6.   HEFCE has already signalled to institutions a more demanding approach to carbon reduction and the need for carbon plans. Its 2008 grant letter from the Secretary of State asked us to establish a link between performance against carbon plans – in effect, carbon reduction – and future capital allocations. HEFCE will achieve this by adapting its Capital Investment Framework.

7.   The objectives of this consultation are to:

  • gain agreement to a sector target(s) to reduce carbon emissions to levels that at least meet government targets
  • seek views on the proposed strategy for supporting carbon emission reductions
  • receive comments on the proposed guidance on developing carbon management plans (see paragraph 85)
  • seek views on HEFCE’s initial thinking for linking capital funding to performance against carbon management plans
  • raise the profile of the sector’s role and increase commitment to developing a carbon reduction culture in higher education.

Action required

8.   Comments are invited on the proposed carbon reduction target, strategy and guidance, using the response form at Annex A. Respondents should complete the electronic version of the form and e-mail it to by Friday 16 October 2009.

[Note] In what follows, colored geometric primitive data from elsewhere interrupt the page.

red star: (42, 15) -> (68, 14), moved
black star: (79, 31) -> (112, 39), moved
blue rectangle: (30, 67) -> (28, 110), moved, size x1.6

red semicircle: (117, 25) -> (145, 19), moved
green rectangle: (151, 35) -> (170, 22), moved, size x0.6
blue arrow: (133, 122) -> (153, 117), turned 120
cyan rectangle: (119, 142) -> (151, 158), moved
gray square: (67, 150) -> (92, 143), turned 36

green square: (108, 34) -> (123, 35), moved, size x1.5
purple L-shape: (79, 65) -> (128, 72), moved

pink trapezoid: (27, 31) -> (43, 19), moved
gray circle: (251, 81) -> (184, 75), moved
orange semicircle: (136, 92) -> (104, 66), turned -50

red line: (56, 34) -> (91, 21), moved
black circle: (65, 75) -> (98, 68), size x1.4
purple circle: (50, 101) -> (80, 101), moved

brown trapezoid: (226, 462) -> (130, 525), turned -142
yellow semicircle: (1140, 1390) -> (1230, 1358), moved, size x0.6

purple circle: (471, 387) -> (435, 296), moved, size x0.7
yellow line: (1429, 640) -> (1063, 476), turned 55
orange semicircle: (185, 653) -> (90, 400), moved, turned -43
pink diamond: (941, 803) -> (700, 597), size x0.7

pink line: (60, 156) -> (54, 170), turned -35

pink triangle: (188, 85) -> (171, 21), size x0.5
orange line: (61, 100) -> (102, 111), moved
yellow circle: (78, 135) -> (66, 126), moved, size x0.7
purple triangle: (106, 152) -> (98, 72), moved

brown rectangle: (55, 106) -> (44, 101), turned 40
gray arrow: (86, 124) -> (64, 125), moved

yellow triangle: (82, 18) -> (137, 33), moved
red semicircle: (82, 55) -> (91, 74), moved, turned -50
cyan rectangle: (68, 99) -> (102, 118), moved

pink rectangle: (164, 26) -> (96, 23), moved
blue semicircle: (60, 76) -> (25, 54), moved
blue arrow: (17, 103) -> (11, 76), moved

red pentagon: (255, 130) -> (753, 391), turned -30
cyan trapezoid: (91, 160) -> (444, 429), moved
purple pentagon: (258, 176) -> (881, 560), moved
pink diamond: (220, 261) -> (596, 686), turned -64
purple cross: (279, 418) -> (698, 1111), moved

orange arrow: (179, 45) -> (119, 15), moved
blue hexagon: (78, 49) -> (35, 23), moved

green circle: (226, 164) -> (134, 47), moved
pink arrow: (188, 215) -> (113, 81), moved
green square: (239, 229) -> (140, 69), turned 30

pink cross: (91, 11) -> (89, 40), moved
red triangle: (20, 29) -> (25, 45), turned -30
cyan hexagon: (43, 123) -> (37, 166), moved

9.   As part of the consultation exercise we are holding two consultation seminars. We hope that all institutions will be represented at a senior level at these events. Further details are given in paragraphs 23 and 24. Please register for these events using the online form.


1.   In this document 'carbon' is used as a shorthand for carbon dioxide equivalents (CO2e).

2.   All HEFCE publications can be found on our web-site.